You are viewing a plain text version of this content. The canonical link for it is here.
Posted to java-user@lucene.apache.org by Andreas Sewe <an...@codetrails.com> on 2016/03/15 16:35:25 UTC

Canonicalize stored fields (small set of possible values)

Hi,

I have an index in which each document has an indexed & stored "kind"
StringField, which has a small set of possible values (about 10).

Alas, Lucene (5.2.1) stores these field values over and over again,
which seems wasteful. Is there a way to avoid this, while still having
the fields' value available as stored?

Best wishes,

Andreas

-- 
Codetrails GmbH
The knowledge transfer company

Robert-Bosch-Str. 7, 64293 Darmstadt
Phone: +49-6151-276-7092
Mobile: +49-170-811-3791
http://www.codetrails.com/

Managing Director: Dr. Marcel Bruch
Handelsregister: Darmstadt HRB 91940

---------------------------------------------------------------------
To unsubscribe, e-mail: java-user-unsubscribe@lucene.apache.org
For additional commands, e-mail: java-user-help@lucene.apache.org


Re: Canonicalize stored fields (small set of possible values)
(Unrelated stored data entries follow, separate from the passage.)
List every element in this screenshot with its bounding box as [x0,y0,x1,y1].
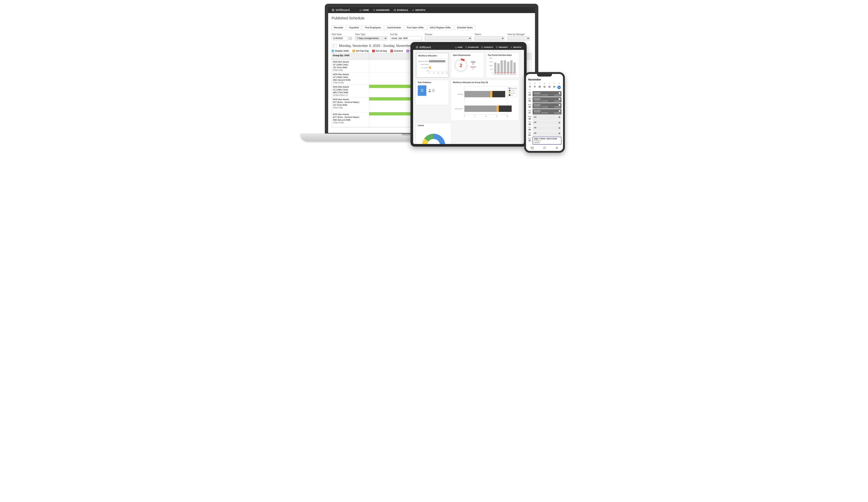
event-row[interactable]: Mon16Vacation▦12:00 AM - 12:00 AMAccepte… [528,103,561,109]
nav-schedule[interactable]: SCHEDULE [394,9,408,11]
event-row[interactable]: Sat21Off▦ [528,131,561,136]
card-leaves[interactable]: Leaves [416,123,451,147]
start-date-label: Start Date [331,33,352,36]
event-row[interactable]: Thu19Off▦ [528,121,561,125]
svg-text:Required Shifts: Required Shifts [418,61,428,62]
add-replace-shifts-button[interactable]: Add & Replace Shifts [427,25,453,30]
svg-text:Extras: Extras [511,90,515,92]
event-row[interactable]: Fri20Off▦ [528,126,561,131]
card-title: Open Requirements [453,54,482,56]
view-type-select[interactable]: 7 Days (Assignments) [355,36,387,40]
recreate-button[interactable]: Recreate [331,25,345,30]
phone-dow-row: SMTWTFS [528,83,561,84]
tnav-dashboard[interactable]: DASHBOARD [465,46,479,48]
legend-swatch-ot: OT [390,50,393,52]
svg-text:4/11: 4/11 [494,74,497,75]
phone-month: November [528,78,561,81]
unpublish-button[interactable]: Unpublish [347,25,361,30]
calendar-picker-icon[interactable] [349,37,352,40]
event-row[interactable]: Sun22Night 6:00PM - MON 6:00AMConsole 1O… [528,137,561,145]
tnav-schedule[interactable]: SCHEDULE [481,46,493,48]
nav-dashboard[interactable]: DASHBOARD [373,9,390,11]
card-open-requirements[interactable]: Open Requirements 2 Filled 18 Vacant 2 [451,52,484,78]
svg-text:Off: Off [426,70,428,72]
svg-text:15: 15 [442,72,444,74]
legend-naall: N/A All Day [376,50,387,52]
person-icon [428,88,432,93]
card-rule-violations[interactable]: Rule Violations 0 0 [416,80,449,105]
svg-text:4/25: 4/25 [500,74,503,75]
svg-text:5: 5 [475,115,476,117]
calendar-day[interactable]: 13 [552,85,557,90]
event-row[interactable]: Tue17Vacation▦12:00 AM - 12:00 AMAccepte… [528,109,561,114]
event-row[interactable]: Sun15Vacation▦12:00 AM - 12:00 AMAccepte… [528,97,561,103]
nav-reports[interactable]: REPORTS [412,9,425,11]
card-allocation-by-group[interactable]: Workforce Allocation by Group (Top 10) R… [451,80,519,121]
calendar-day[interactable]: 11 [542,85,547,90]
laptop-topbar: shiftboard. HOME DASHBOARD SCHEDULE REPO… [328,7,535,13]
phone-body: November SMTWTFS 891011121314 Sat14Vacat… [526,74,563,145]
svg-text:2: 2 [459,63,462,68]
view-manager-select[interactable] [507,36,530,40]
post-open-shifts-button[interactable]: Post Open Shifts [404,25,426,30]
calendar-icon[interactable] [531,146,534,150]
svg-text:10: 10 [485,115,487,117]
groups-select[interactable] [425,36,472,40]
svg-text:500: 500 [490,69,493,70]
groups-label: Groups [425,33,472,36]
allocation-by-group-chart: RefineryMaintenance05101520RequiredExtra… [453,85,517,119]
svg-rect-63 [493,91,505,97]
svg-rect-68 [499,105,512,112]
start-date-input[interactable] [331,36,348,40]
calendar-day[interactable]: 12 [547,85,552,90]
sort-by-input[interactable] [390,36,422,40]
legend-swatch-napart: ! [352,50,355,52]
card-overtime[interactable]: Pay Period Overtime Rates 05001000150020… [486,52,519,78]
svg-text:0: 0 [464,115,465,117]
event-row[interactable]: Wed18Off▦ [528,115,561,120]
calendar-day[interactable]: 9 [533,85,537,90]
card-title: Rule Violations [418,81,447,83]
phone-tabbar [526,145,563,151]
calendar-day[interactable]: 10 [537,85,542,90]
filled-label: Filled [471,61,476,63]
svg-point-7 [465,47,467,48]
svg-text:20: 20 [446,72,448,74]
card-title: Pay Period Overtime Rates [488,54,517,56]
vacant-label: Vacant [471,66,476,68]
find-employees-button[interactable]: Find Employees [362,25,383,30]
prev-week-button[interactable]: < [331,44,337,48]
event-row[interactable]: Sat14Vacation▦12:00 AM - 12:00 AMAccepte… [528,91,561,96]
svg-text:Refinery: Refinery [458,93,463,95]
svg-text:15: 15 [496,115,497,117]
card-title: Leaves [418,124,449,126]
tnav-timesheet[interactable]: TIMESHEET [496,46,508,48]
schedule-notes-button[interactable]: Schedule Notes [454,25,475,30]
svg-text:10: 10 [437,72,439,74]
legend-ot: Overtime [394,50,403,52]
nav-home[interactable]: HOME [360,9,369,11]
autoschedule-button[interactable]: AutoSchedule [384,25,403,30]
tablet-brand: shiftboard. [416,46,431,49]
card-workforce-allocation[interactable]: Workforce Allocation Required ShiftsExtr… [416,52,449,78]
calendar-day[interactable]: 14 [557,85,561,90]
svg-rect-80 [509,92,510,94]
tnav-reports[interactable]: REPORTS [510,46,521,48]
bell-icon[interactable] [543,146,546,150]
date-range: Monday, November 9, 2020 - Sunday, Novem… [339,44,415,48]
svg-rect-47 [510,60,513,73]
teams-select[interactable] [475,36,504,40]
svg-text:5/23: 5/23 [513,74,516,75]
calendar-day[interactable]: 8 [528,85,533,90]
tnav-home[interactable]: HOME [455,46,463,48]
svg-text:Leaves: Leaves [511,92,516,94]
user-icon[interactable] [555,146,558,150]
svg-rect-82 [509,94,510,96]
sort-by-label: Sort By [390,33,422,36]
leaves-pie-chart [418,127,450,147]
home-icon [360,9,362,11]
svg-text:Maintenance: Maintenance [455,108,463,110]
svg-rect-85 [531,147,533,149]
svg-text:0: 0 [492,72,493,74]
card-title: Workforce Allocation by Group (Top 10) [453,81,517,83]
Posted by Adrien Grand <jp...@gmail.com>.
Le mar. 15 mars 2016 à 17:33, Andreas Sewe <an...@codetrails.com> a
écrit :

> I am afraid I don't understand. Do you suggest using IntFields as ID
> instead of StringFields, as they are presumably stored more efficiently?
>

Exactly. Integers are stored using zig-zag encoding and variable byte. So
numbers between -64 and 63 use 1 byte, numbers between -8192 and 8191 use 2
bytes, etc.


> > Otherwise, even without doing anything, things
> > should not be too bad thanks to stored fields compression.
>
> AFAICT, the fields are not compressed on disk right now. At least, "grep
> -c" finds my field over and over in the index files.
>
> So, how do I enabled stored fields compression. Googling turned up
> Store.COMPRESS, but that doesn't exist in 5.2.1.
>

Compression is on by default, but we split the stored fields file into
blocks of 16KB and compress each block individually. So each 16KB block
still needs to store values at least once before the compression algorithm
can make references to it.

If you want to enable stronger compression, you can do
`indexWriterConfig.setCodec(new Lucene54Codec(Mode.BEST_COMPRESSION))`
which will use DEFLATE insead of LZ4 to compress blocks. In addition of
removing duplicates like LZ4, DEFLATE also applies some Huffman coding so
that you should see better compression if your field values use some
symbols much more frequently than others.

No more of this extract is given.